Problem details:
Except for the pictures, output the records in full and exactly.
..........
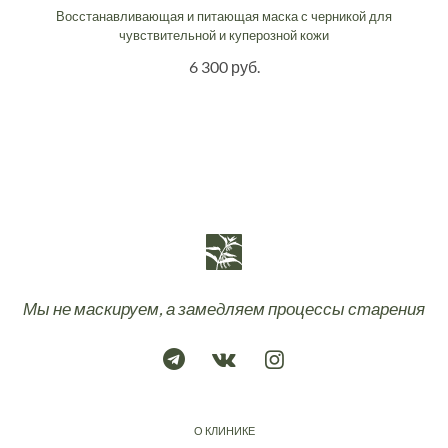
Восстанавливающая и питающая маска с черникой для
чувствительной и куперозной кожи
6 300 руб.
Мы не маскируем, а замедляем процессы старения
О КЛИНИКЕ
..........
Answer box:
Восстанавливающая и питающая маска с черникой для
чувствительной и куперозной кожи
6 300 руб.
Мы не маскируем, а замедляем процессы старения
О КЛИНИКЕ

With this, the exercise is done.